> Exercise description
Reproduce every line of the data, exactly and without its pictures.

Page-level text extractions
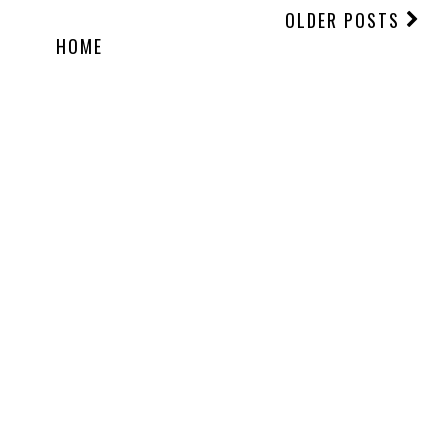
OLDER POSTS
HOME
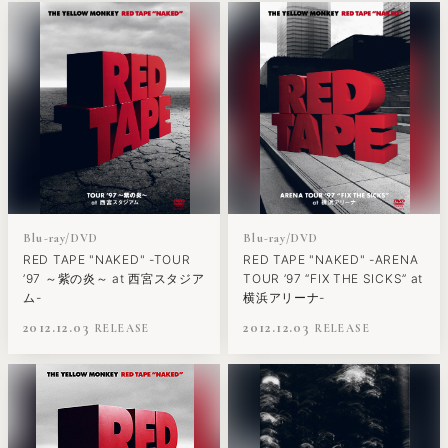
Blu-ray/DVD
Blu-ray/DVD
RED TAPE "NAKED" -TOUR
RED TAPE "NAKED" -ARENA
’97 ～紫の炎～ at 西宮スタジア
TOUR ’97 “FIX THE SICKS” at
ム-
横浜アリーナ-
2012.12.03
2012.12.03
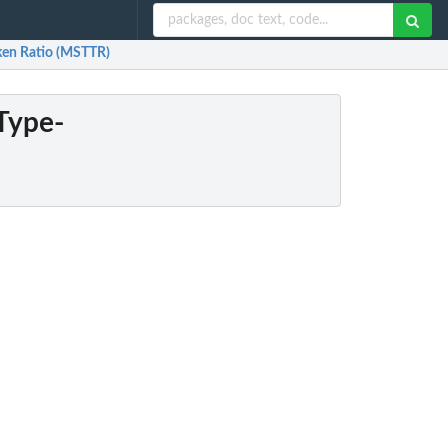
ken Ratio (MSTTR)
Type-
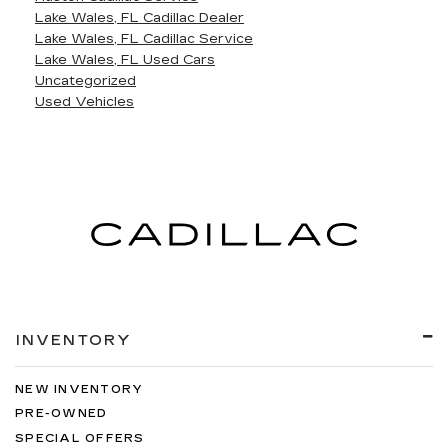
Lake Wales, FL Cadillac Dealer
Lake Wales, FL Cadillac Service
Lake Wales, FL Used Cars
Uncategorized
Used Vehicles
INVENTORY
NEW INVENTORY
PRE-OWNED
SPECIAL OFFERS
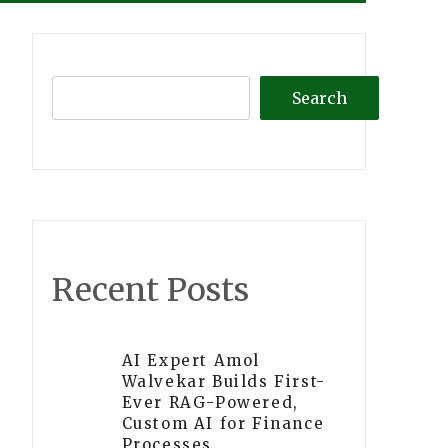
Search
Recent Posts
AI Expert Amol
Walvekar Builds First-
Ever RAG-Powered,
Custom AI for Finance
Processes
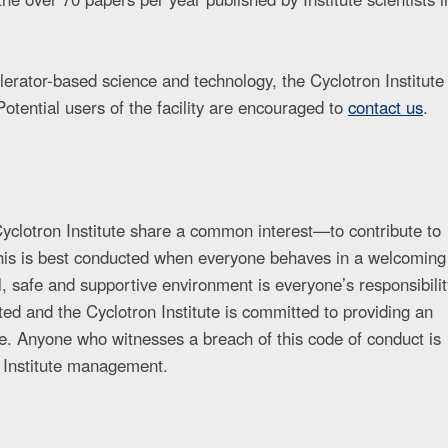
lerator-based science and technology, the Cyclotron Institute
Potential users of the facility are encouraged to
contact us
.
e Cyclotron Institute share a common interest—to contribute to
This is best conducted when everyone behaves in a welcoming
, safe and supportive environment is everyone’s responsibilit
ed and the Cyclotron Institute is committed to providing an
e. Anyone who witnesses a breach of this code of conduct is
 Institute management.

> Exercise solution
OLDER POSTS
HOME
Blu-ray/DVD
Blu-ray/DVD
RED TAPE "NAKED" -TOUR
RED TAPE "NAKED" -ARENA
’97 ～紫の炎～ at 西宮スタジア
TOUR ’97 “FIX THE SICKS” at
ム-
横浜アリーナ-
2012.12.03
2012.12.03
ken Ratio (MSTTR)
Type-
Lake Wales, FL Cadillac Dealer
Lake Wales, FL Cadillac Service
Lake Wales, FL Used Cars
Uncategorized
Used Vehicles
INVENTORY
NEW INVENTORY
PRE-OWNED
SPECIAL OFFERS
Search
Recent Posts
AI Expert Amol
Walvekar Builds First-
Ever RAG-Powered,
Custom AI for Finance
Processes
lerator-based science and technology, the Cyclotron Institute
Potential users of the facility are encouraged to
contact us
.
e Cyclotron Institute share a common interest—to contribute to
This is best conducted when everyone behaves in a welcoming
, safe and supportive environment is everyone’s responsibilit
ed and the Cyclotron Institute is committed to providing an
e. Anyone who witnesses a breach of this code of conduct is
 Institute management.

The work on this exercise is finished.